Pemerintah daerah kemudian merespons dinamika itu dengan penyediaan sistem layanan yang lebih sederhana dan terintegrasi. Melalui Mal Pelayanan Publik (MPP), berbagai keperluan mulai dari Nomor Induk Berusaha (NIB), sertifikasi halal hingga perizinan produk dapat diurus dalam satu pintu. Fasilitasi ini diharapkan menjadi jembatan yang mempercepat tumbuhnya unit-unit usaha baru.

“MPP dirancang sebagai ruang yang ramah bagi pelaku usaha, termasuk anak muda. Tidak perlu berpindah dari satu kantor ke kantor lain, semua tersedia dalam satu lokasi,” kata Revi.

Tren usaha yang berkembang pun semakin beragam. Produk makanan sehat, olahan umbi dan menu rendah kalori, hingga kedai kopi keliling dengan konsep kreatif menjadi beberapa sektor yang kini banyak digarap generasi muda.
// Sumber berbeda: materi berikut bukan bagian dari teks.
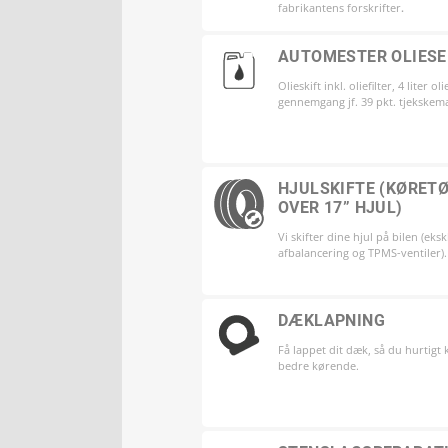
fabrikantens forskrifter
.
AUTOMESTER OLIESE
Olieskift inkl. oliefilter, 4 liter ol
gennemgang jf. 39 pkt. tjekskem
HJULSKIFTE (KØRET
OVER 17” HJUL)
Vi skifter dine hjul på bilen (eksk
afbalancering og TPMS-ventiler).
DÆKLAPNING
Få lappet dit dæk, så du hurtigt 
bedre kørende.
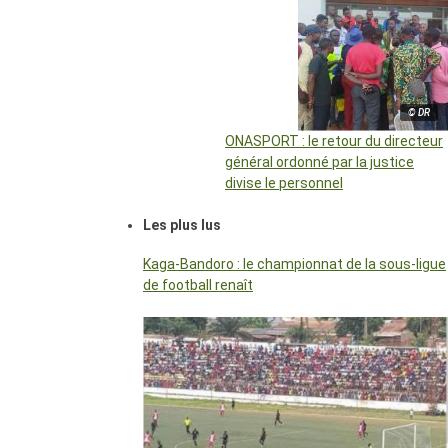
© DR
ONASPORT : le retour du directeur
général ordonné par la justice
divise le personnel
Les plus lus
Kaga-Bandoro : le championnat de la sous-ligue
de football renaît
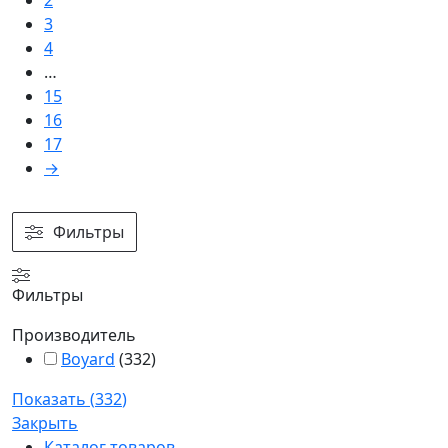
2
3
4
…
15
16
17
→
Фильтры
Фильтры
Производитель
Boyard
(
332
)
Показать
(
332
)
Закрыть
Каталог товаров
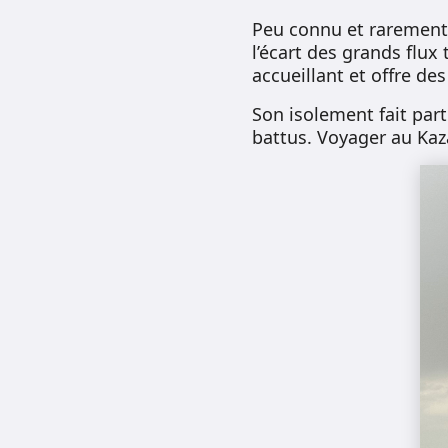
Peu connu et rarement 
l’écart des grands flux
accueillant et offre de
Son isolement fait par
battus. Voyager au Kazak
Kreativitas mereka mendorong nilai tambah dan menjadikan pasar UMKM lebih dinamis.

Dengan ekosistem yang semakin mendukung, Balikpapan tak hanya membangun investasi dari luar, namun juga memupuk fondasi ekonomi dari dalam. Anak muda menjadi energi utama, sementara pemerintah menyediakan jalur agar mereka tumbuh lebih cepat dan berkelanjutan.